Rendered page images
________________________________________
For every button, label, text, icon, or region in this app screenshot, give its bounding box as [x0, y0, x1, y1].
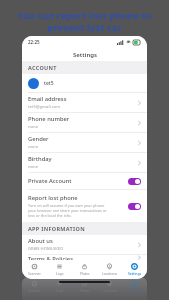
- staticText: APP INFORMATION: [28, 225, 85, 232]
- button[interactable]: Locations: [97, 260, 122, 279]
- button[interactable]: Toggle: [128, 203, 141, 210]
- staticText: Scanner: [28, 271, 41, 276]
- staticText: Turn on will assume if you own your phon…: [28, 203, 107, 218]
- staticText: Private Account: [28, 177, 72, 185]
- button[interactable]: Settings: [122, 260, 147, 279]
- staticText: Locations: [102, 271, 118, 276]
- staticText: Settings: [73, 51, 97, 59]
- staticText: Settings: [128, 271, 142, 276]
- staticText: Gender: [28, 135, 49, 143]
- staticText: Scanner: [28, 288, 41, 293]
- staticText: Report lost phone: [28, 194, 78, 202]
- staticText: Settings: [128, 288, 142, 293]
- button[interactable]: Plates: [72, 260, 97, 279]
- button[interactable]: Birthday: [22, 153, 147, 173]
- staticText: Plates: [80, 288, 90, 293]
- staticText: GRAN HOMLSKED: [28, 246, 64, 252]
- button[interactable]: Logs: [47, 277, 72, 295]
- staticText: Logs: [56, 271, 64, 276]
- button[interactable]: About us: [22, 235, 147, 255]
- staticText: tet5@gmail.com: [28, 104, 61, 110]
- button[interactable]: Settings: [122, 277, 147, 295]
- button[interactable]: Gender: [22, 133, 147, 153]
- button[interactable]: tet5: [22, 74, 147, 93]
- staticText: Terms & Policies: [28, 255, 73, 260]
- button[interactable]: Toggle: [128, 178, 141, 185]
- staticText: tet5: [44, 80, 54, 87]
- staticText: About us: [28, 237, 53, 245]
- button[interactable]: Plates: [72, 277, 97, 295]
- staticText: ACCOUNT: [28, 64, 57, 71]
- button[interactable]: Logs: [47, 260, 72, 279]
- staticText: You can report lost phone to prevent los…: [17, 9, 152, 34]
- staticText: Email address: [28, 95, 67, 103]
- button[interactable]: Report lost phone: [22, 190, 147, 222]
- button[interactable]: Phone number: [22, 113, 147, 133]
- staticText: none: [28, 144, 39, 150]
- button[interactable]: Private Account: [22, 173, 147, 190]
- staticText: Locations: [102, 288, 118, 293]
- button[interactable]: Scanner: [22, 260, 47, 279]
- staticText: Plates: [80, 271, 90, 276]
- button[interactable]: Scanner: [22, 277, 47, 295]
- button[interactable]: Terms & Policies: [22, 255, 147, 260]
- staticText: Phone number: [28, 115, 70, 123]
- staticText: none: [28, 164, 39, 170]
- button[interactable]: Email address: [22, 93, 147, 113]
- staticText: Logs: [56, 288, 64, 293]
- staticText: 22:25: [28, 39, 40, 45]
- button[interactable]: Locations: [97, 277, 122, 295]
- staticText: none: [28, 124, 39, 130]
- staticText: Birthday: [28, 155, 52, 163]
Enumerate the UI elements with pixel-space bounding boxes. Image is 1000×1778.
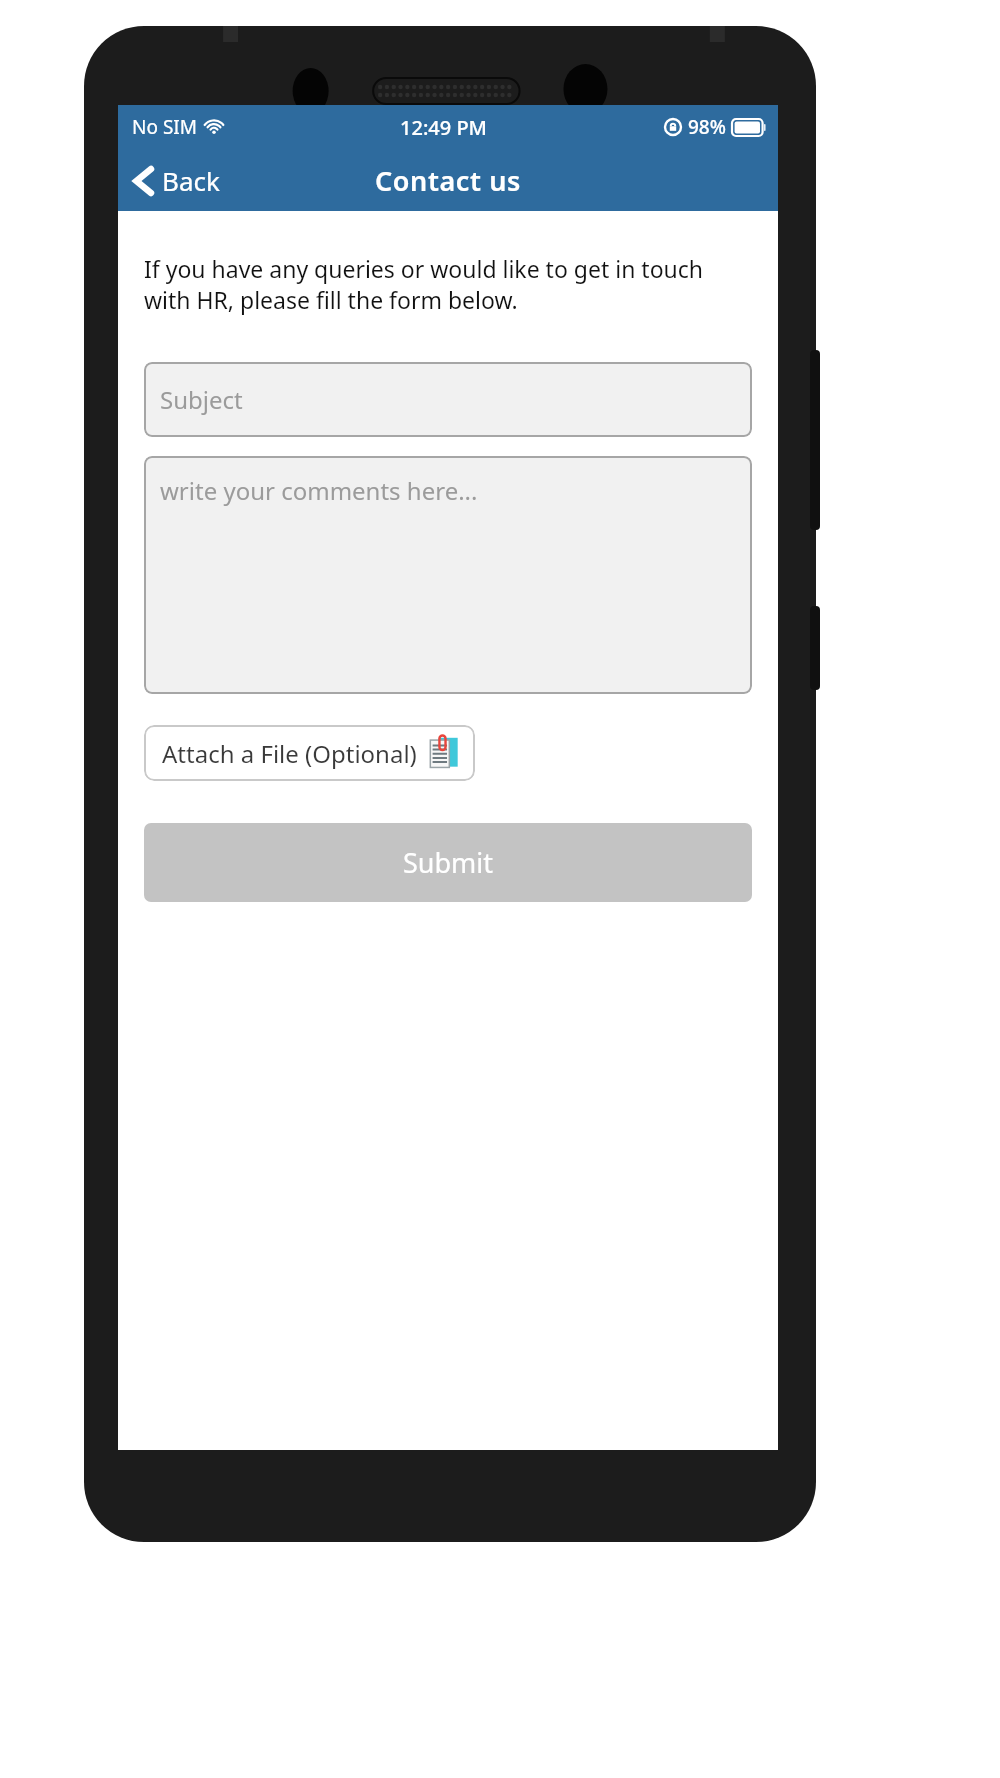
button[interactable]: Submit: [144, 823, 752, 902]
button[interactable]: Attach a File (Optional): [144, 725, 475, 781]
button[interactable]: Back: [126, 157, 228, 204]
staticText: write your comments here...: [160, 474, 478, 507]
staticText: Subject: [160, 383, 243, 416]
staticText: Back: [162, 163, 220, 198]
staticText: 12:49 PM: [400, 114, 487, 141]
staticText: Attach a File (Optional): [162, 737, 417, 770]
button[interactable]: write your comments here...: [144, 456, 752, 694]
button[interactable]: Subject: [144, 362, 752, 437]
staticText: 98%: [688, 114, 726, 140]
staticText: If you have any queries or would like to…: [144, 253, 752, 316]
staticText: Submit: [403, 844, 494, 881]
staticText: Contact us: [375, 162, 521, 199]
staticText: No SIM: [132, 114, 197, 140]
other: Attach a file: [425, 734, 463, 772]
________________________________________
• TASK TO COMPLETE
Write out each entry exactly, images excluded.

• SOLUTION TO THIS PROBLEM
For every button, label, text, icon, or region in this app screenshot, give its bounding box as [x0, y0, x1, y1].
- staticText: APP INFORMATION: [28, 225, 85, 232]
- button[interactable]: Locations: [97, 260, 122, 279]
- button[interactable]: Toggle: [128, 203, 141, 210]
- staticText: Scanner: [28, 271, 41, 276]
- staticText: Turn on will assume if you own your phon…: [28, 203, 107, 218]
- staticText: Private Account: [28, 177, 72, 185]
- button[interactable]: Settings: [122, 260, 147, 279]
- staticText: Locations: [102, 271, 118, 276]
- staticText: Settings: [73, 51, 97, 59]
- staticText: Settings: [128, 271, 142, 276]
- staticText: Gender: [28, 135, 49, 143]
- staticText: Scanner: [28, 288, 41, 293]
- staticText: Report lost phone: [28, 194, 78, 202]
- staticText: Settings: [128, 288, 142, 293]
- button[interactable]: Plates: [72, 260, 97, 279]
- button[interactable]: Birthday: [22, 153, 147, 173]
- staticText: Plates: [80, 288, 90, 293]
- staticText: GRAN HOMLSKED: [28, 246, 64, 252]
- button[interactable]: Logs: [47, 277, 72, 295]
- staticText: Logs: [56, 271, 64, 276]
- button[interactable]: About us: [22, 235, 147, 255]
- staticText: tet5@gmail.com: [28, 104, 61, 110]
- button[interactable]: Settings: [122, 277, 147, 295]
- button[interactable]: Gender: [22, 133, 147, 153]
- button[interactable]: tet5: [22, 74, 147, 93]
- staticText: Terms & Policies: [28, 255, 73, 260]
- button[interactable]: Toggle: [128, 178, 141, 185]
- staticText: tet5: [44, 80, 54, 87]
- staticText: About us: [28, 237, 53, 245]
- button[interactable]: Plates: [72, 277, 97, 295]
- staticText: ACCOUNT: [28, 64, 57, 71]
- button[interactable]: Logs: [47, 260, 72, 279]
- staticText: You can report lost phone to prevent los…: [17, 9, 152, 34]
- staticText: Email address: [28, 95, 67, 103]
- button[interactable]: Report lost phone: [22, 190, 147, 222]
- button[interactable]: Phone number: [22, 113, 147, 133]
- staticText: none: [28, 144, 39, 150]
- button[interactable]: Private Account: [22, 173, 147, 190]
- staticText: Locations: [102, 288, 118, 293]
- button[interactable]: Scanner: [22, 260, 47, 279]
- staticText: Plates: [80, 271, 90, 276]
- button[interactable]: Scanner: [22, 277, 47, 295]
- button[interactable]: Terms & Policies: [22, 255, 147, 260]
- staticText: Phone number: [28, 115, 70, 123]
- staticText: none: [28, 164, 39, 170]
- button[interactable]: Email address: [22, 93, 147, 113]
- staticText: Logs: [56, 288, 64, 293]
- staticText: 22:25: [28, 39, 40, 45]
- button[interactable]: Locations: [97, 277, 122, 295]
- staticText: none: [28, 124, 39, 130]
- staticText: Birthday: [28, 155, 52, 163]
Enumerate the UI elements with pixel-space bounding boxes. Image is 1000×1778.
button[interactable]: Submit: [144, 823, 752, 902]
button[interactable]: Attach a File (Optional): [144, 725, 475, 781]
button[interactable]: Back: [126, 157, 228, 204]
staticText: write your comments here...: [160, 474, 478, 507]
staticText: Subject: [160, 383, 243, 416]
staticText: Back: [162, 163, 220, 198]
staticText: 12:49 PM: [400, 114, 487, 141]
staticText: Attach a File (Optional): [162, 737, 417, 770]
button[interactable]: write your comments here...: [144, 456, 752, 694]
button[interactable]: Subject: [144, 362, 752, 437]
staticText: 98%: [688, 114, 726, 140]
staticText: If you have any queries or would like to…: [144, 253, 752, 316]
staticText: Submit: [403, 844, 494, 881]
staticText: Contact us: [375, 162, 521, 199]
staticText: No SIM: [132, 114, 197, 140]
other: Attach a file: [425, 734, 463, 772]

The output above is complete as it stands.